STIHL sought a new solution, one that would replace the human element with machine vision based on deep learning. The quality-assurance assessment would thus be automated to cut costs and save time. “When we began the process of considering a machine vision solution, every gasoline suction head was being checked by a human,” says Fromm, “however, the parts are very small and the error features are quite hard to detect, so we determined a need for deploying machine vision into the inspection process.” Slip rates are defined as instances wherein a bad part is erroneously classified as a good part; hit rates are accuracy results.
“We have been working with
Matrox® Imaging since 2016,” Fromm continues, “when STIHL forged a relationship with
Rauscher GmbH—a key Matrox Imaging and machine vision component provider in Germany—after meeting at a trade fair. We appreciate being able to work with a single supplier to get both hardware and software from one vendor, as that has been instrumental in getting our systems up and running quickly. It’s because of our positive history with Rauscher GmbH that STIHL sought the expertise of Matrox Imaging from development of this new system.”
Going deeper with deep learning
“The inspection process of each part involves looking at four distinct footbridges, and the machine processes 60 parts per minute. The inspection therefore occurs at a rate of 240 images per minute,” Fromm outlines. Conventional image processing tools had been used to evaluate the parts; deep learning functionality extends the field of image processing capabilities in instances where conventional image processing produces inconclusive results, due to high natural variability. “STIHL determined that rule-based image processing is not appropriate, because the component images vary too much and the error rate is too high, even at hit rates ranging from 80% to 95%,” Fromm concludes. “The new system would thus be required to yield fewer slips and result in a higher hit rate. Using Matrox Imaging’s classification steps yielded hit rates of 99.5% accuracy, a tremendous improvement.”
STIHL’s new vision system comprises
Matrox Design Assistant X vision software running on a Matrox 4Sight GPm
vision controller, selected because of the I/O capabilities, PROFINET® connections, and Power-over-Ethernet (PoE) support. The system also includes a PoE line-scan camera, a rotary table, an encoder, and ultra-high intensity line lights (LL230 Series) from Advanced illumination.

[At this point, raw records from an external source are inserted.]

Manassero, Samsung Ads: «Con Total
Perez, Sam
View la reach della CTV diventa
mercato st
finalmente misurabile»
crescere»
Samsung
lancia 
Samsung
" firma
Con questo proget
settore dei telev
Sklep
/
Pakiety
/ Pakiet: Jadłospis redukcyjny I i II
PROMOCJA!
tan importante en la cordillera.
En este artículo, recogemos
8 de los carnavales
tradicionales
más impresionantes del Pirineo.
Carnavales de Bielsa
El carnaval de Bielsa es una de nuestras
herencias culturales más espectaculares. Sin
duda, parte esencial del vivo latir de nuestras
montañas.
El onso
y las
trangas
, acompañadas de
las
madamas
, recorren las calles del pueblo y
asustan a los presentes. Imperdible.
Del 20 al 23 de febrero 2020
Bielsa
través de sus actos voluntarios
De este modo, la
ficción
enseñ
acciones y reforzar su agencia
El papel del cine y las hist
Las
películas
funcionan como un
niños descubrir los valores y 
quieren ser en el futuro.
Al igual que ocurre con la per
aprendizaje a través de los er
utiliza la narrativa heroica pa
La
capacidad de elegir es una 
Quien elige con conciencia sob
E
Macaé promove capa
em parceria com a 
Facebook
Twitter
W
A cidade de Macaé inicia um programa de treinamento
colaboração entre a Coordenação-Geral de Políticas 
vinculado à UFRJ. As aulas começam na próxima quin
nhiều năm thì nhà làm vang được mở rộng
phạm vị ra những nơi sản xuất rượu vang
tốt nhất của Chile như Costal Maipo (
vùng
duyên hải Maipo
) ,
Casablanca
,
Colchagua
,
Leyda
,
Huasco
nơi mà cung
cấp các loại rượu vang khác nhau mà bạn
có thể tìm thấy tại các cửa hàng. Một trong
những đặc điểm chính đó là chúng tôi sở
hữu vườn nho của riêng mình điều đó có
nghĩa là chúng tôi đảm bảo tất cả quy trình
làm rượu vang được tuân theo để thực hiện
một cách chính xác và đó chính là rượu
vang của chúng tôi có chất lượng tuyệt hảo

Development and deployment of STIHL’s new vision system brought together vision experts from STIHL’s team, members of Rauscher GmbH’s applications team, as well as several machine-vision experts from the Matrox Vision Squad.
Good, not good, and where the differences lie
Effective training of a neural network is not a trivial task; images must be adequate in number, appropriately labeled, and represent the expected application variations on a set-up that yields repeatable imaging conditions. With this in mind, the team at STIHL engaged Matrox Imaging’s vision experts to undertake the training of the convolutional neural network (CNN) on their behalf.
Fromm describes the collection of images as representing “a plastic part with fabric seam, photographed from the inside. In the images, only the footbridge itself contains important information, everything else is irrelevant. To prepare the dataset, therefore, each footbridge is extricated from the general image and sorted into folders classed as ‘good (IO)’ and ‘not good (NIO)’. The team at STIHL undertook the process of manually labeling 2,000 representative parts, each with four images, for a total dataset of 8,000 images. Without the guidance of Matrox Imaging’s engineering team, this level of intricacy would have been exceptionally challenging.”